■ YOUR ASSIGNMENT
Quote all of the data that follows exactly as written, skipping the images.

■ DATASET SECTION
========================

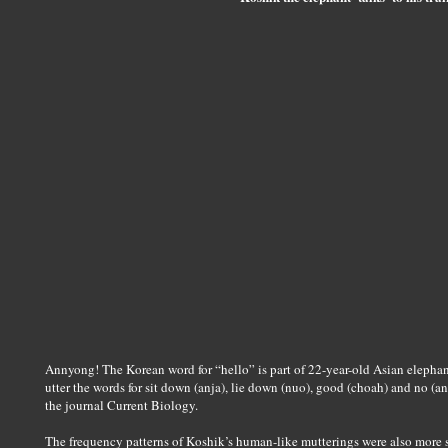
Annyong! The Korean word for “hello” is part of 22-year-old Asian elephan
utter the words for sit down (anja), lie down (nuo), good (choah) and no (a
the journal Current Biology.
The frequency patterns of Koshik’s human-like mutterings were also more sim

========================

■ RESPONSE
Annyong! The Korean word for “hello” is part of 22-year-old Asian elephan
utter the words for sit down (anja), lie down (nuo), good (choah) and no (a
the journal Current Biology.
The frequency patterns of Koshik’s human-like mutterings were also more sim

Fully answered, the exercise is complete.